Basic examples using image transforms offered by torchvision.transforms.functional. Two ways to call the same function.

import torchvision.transforms.functional as F
p_img_01 = F.to_pil_image(tensor_img)
import torchvision.transforms as T
transform = T.ToPILImage()
p_img_01 = transform(tensor_img.to(device))
Folders Description
tensor_conversion_pytorch.py Read images using read_image() conversion, basic pipeline.
tensor_conversion_pil.py Read images using PIL.Image.open() conversion, basic pipeline.
tensor_conversion_opencv.py Read images using OpenCV cv2.imread() conversion, basic pipeline.

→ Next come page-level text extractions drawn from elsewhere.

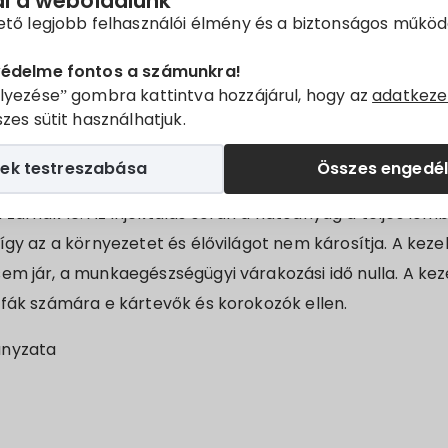
ál a weboldalunk
ető legjobb felhasználói élmény és a biztonságos műkö
öket, hogy 2021. április 14-e és 21-e között a Villány bel
védelme fontos a számunkra!
nyefák (Aesculus hippocastanum) növényvédelmi kezel
lyezése” gombra kattintva hozzájárul, hogy az
adatkeze
ázómoly (Cameraria ohridella) kártétele valamint guig
zes sütit használhatjuk.
rdia aesculi) ellen.
ek testreszabása
Összes engedé
n 3,5 mm-es furaton keresztül juttatják a hatóanyagot a 
zárnak le. Az injektálás során a hatóanyag a teljes lom
így az a környezetet és élővilágot nem károsítja. A kezelé
em jár, a munkaegészségügyi várakozási idő nulla. A kez
 fák számára e kártevők és korokozók ellen.
ányzata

Connecting tensor conversion with deep learning models. Examples using MASK R-CNN (from torchvision.models.detection import maskrcnn_resnet50_fpn, maskrcnn_resnet50_fpn(pretrained=True)). The result is a binary mask converted.

Folders Description
tensor_conversion_01.py Read images using read_image() conversion.
tensor_conversion_02.py Read images using PIL.Image.open() conversion.
tensor_conversion_03.py Read images using cv2.imread() conversion.
tensor_conversion_opencv_fasterrcnn.py Read images using cv2.imread() conversion to model FASTER R-CNN and get OpenCV format. This is a good example of conversions in a pipeline with models.
tensor_conversion_opencv_fasterrcnn_02.py Read images using cv2.imread() conversion to model FASTER R-CNN V2 and get OpenCV format. This is a good example of conversions in a pipeline with models.
tensor_conversion_opencv_maskrcnn.py Read images using cv2.imread() conversion to model MASK R-CNN and get OpenCV format. This is a good example of conversions in a pipeline with models.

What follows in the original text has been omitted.